What you need to add to your articles here are the following:

 

Your name - The Era - The clubs you went to -The music you loved - What you are up to thesedays.

 

I will post your contributions on this page. If you have a scanned image (JPEG/GIF) of the time (yourself, a club etc) , that would be great. Makes your piece more interesting, that's all. Boring looking at a whole bunch of text, that's all. O.K., so here goes....

 

Gary Spendlove

'The Birth of Cambridge Funk ‘n’ Soul'

The ‘Funk Room’, Howard Mallet Soul Club, Cambridge. 1977- 1979

 

Cambridge was a hot bed of soul in the ’70s with its very own centre of excellence, the ‘Howard Mallett Club’, a renowned soul venue opened in ’73 to carry forth the established local scene.

 

Preferring that driving beat of Willie Mitchell’s ‘The Champion’ to the Glam Rock of my youth, it was with great expectation that I made my first excursion to the Mallett in 1976, aged 15.

 

Local DJ Tony Dellar controlled the dance-floor and didn’t disappoint with his mix of Northern Soul and new imports from the likes of Bobby Womack, Jean Carn, Eddie Holman, and Brainstorm.

 

My passion for soul music came of age and I lived for Friday evenings.

 

My favourite ‘Northern’ tune was Bobby Hutton’s oh so soulful ‘Lend a Hand’.

 

This early ‘70s album track suited my preference for the Mallet’s more modern sounds.

 

As consequence of which, Tony Dellar introduced me to local soul aficionado Max Rees for the purpose of opening a separate ‘Mallet’ 70s soul room.

 

But Max also wanted to play current funk and experiment with Jazz Fusion.

 

Being 16 I jumped at the opportunity to support Max and the ‘Funk Room’ as it became known, was born.

 

If I recall, I opened my first set on the Funk Room’s opening night with Esther Phillips’ ‘Boy I Really Tied One On’ to an appreciative ‘crowd’ of about 10 funksters!
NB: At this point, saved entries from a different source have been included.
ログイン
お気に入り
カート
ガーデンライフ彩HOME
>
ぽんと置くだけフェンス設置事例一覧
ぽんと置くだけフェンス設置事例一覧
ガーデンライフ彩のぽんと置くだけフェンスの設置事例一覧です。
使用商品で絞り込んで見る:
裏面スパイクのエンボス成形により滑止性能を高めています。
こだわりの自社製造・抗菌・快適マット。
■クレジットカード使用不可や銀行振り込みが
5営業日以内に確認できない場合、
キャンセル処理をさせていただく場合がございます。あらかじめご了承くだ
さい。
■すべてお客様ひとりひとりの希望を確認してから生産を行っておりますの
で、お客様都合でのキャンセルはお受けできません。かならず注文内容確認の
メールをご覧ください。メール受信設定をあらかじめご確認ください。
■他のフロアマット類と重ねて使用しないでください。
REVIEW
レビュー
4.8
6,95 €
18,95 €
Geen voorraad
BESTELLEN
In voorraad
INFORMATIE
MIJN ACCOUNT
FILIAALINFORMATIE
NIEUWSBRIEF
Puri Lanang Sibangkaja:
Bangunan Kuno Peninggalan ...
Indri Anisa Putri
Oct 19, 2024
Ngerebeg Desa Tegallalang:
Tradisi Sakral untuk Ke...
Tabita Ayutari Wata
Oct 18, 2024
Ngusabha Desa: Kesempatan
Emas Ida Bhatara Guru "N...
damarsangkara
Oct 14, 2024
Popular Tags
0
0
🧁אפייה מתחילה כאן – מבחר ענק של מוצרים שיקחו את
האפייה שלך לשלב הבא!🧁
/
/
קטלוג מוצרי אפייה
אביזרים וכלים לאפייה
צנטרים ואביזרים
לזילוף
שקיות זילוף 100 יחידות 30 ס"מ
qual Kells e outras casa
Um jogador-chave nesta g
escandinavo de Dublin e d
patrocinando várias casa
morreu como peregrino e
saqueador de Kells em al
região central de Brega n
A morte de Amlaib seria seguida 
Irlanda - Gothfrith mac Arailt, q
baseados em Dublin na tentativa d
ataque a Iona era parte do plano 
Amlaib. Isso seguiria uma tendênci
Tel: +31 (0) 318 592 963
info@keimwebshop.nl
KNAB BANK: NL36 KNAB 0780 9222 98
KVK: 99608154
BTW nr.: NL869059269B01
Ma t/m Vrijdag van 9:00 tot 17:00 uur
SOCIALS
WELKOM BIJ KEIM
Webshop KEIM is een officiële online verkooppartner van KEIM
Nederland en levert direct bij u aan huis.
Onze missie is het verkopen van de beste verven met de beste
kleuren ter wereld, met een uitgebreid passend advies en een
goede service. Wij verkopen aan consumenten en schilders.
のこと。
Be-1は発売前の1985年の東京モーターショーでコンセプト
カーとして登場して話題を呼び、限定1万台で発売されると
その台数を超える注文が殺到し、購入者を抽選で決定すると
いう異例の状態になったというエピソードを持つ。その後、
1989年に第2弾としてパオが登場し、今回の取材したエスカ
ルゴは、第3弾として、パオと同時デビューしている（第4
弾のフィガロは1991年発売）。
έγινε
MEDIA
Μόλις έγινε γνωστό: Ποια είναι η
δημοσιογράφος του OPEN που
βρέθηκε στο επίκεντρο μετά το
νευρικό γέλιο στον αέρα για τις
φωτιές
But thanks to Max’s determination it soon gathered a much larger and devoted following.

 

I didn’t DJ every Friday night - preferring to dance than play - and when I did it was mainly as the warm up for Max and fellow spinner Roger Stern.

 

But the opening spot allowed me to introduce sounds as diverse as ‘Risky Changes’ from Greg Diamond Bionic Boogie, Ashford and Simpson’s ‘Bourgie Bourgie’ and Grover Washington’s ‘Summer Song’ and ‘Sausolito’.

 

It was this progressive mix of soul, funk, disco and jazz music, and the resulting ‘Family’ atmosphere, that made the Funk Room special and certainly on par with any other comparable soul venue in the country.

 

The Funk Room spurned the inevitable tribe or two, the most notorious being ‘The Cambridge Dons’, and with the ever increasing popularity of the music, the funksters took over the larger room from the dwindling numbers of Northern Soulies.

 

Cambridgeshire’s soul scene continued at a pace throughout the 80's and 90's at a number of very fine venues – but its roots lie firmly in the Howard Mallett and its small ‘Funk Room’ where the foundations for embracing new musical styles were set.

 

During the late 70's to mid 80's I also frequented Dunstable’s California Ballroom for many a live gig, The Barn at Braintree, Chris Hill’s legendary ‘Goldmine’, the occasional Caister Weekender and Dr Bob Jones’s small and intimate residency at The Bull in Royston, Herts.

 

Still very much a ‘Soul Boy’ at heart, I now live in Ashford, Kent, with my wife Louise and two small children Emily Rose and Thomas Jay.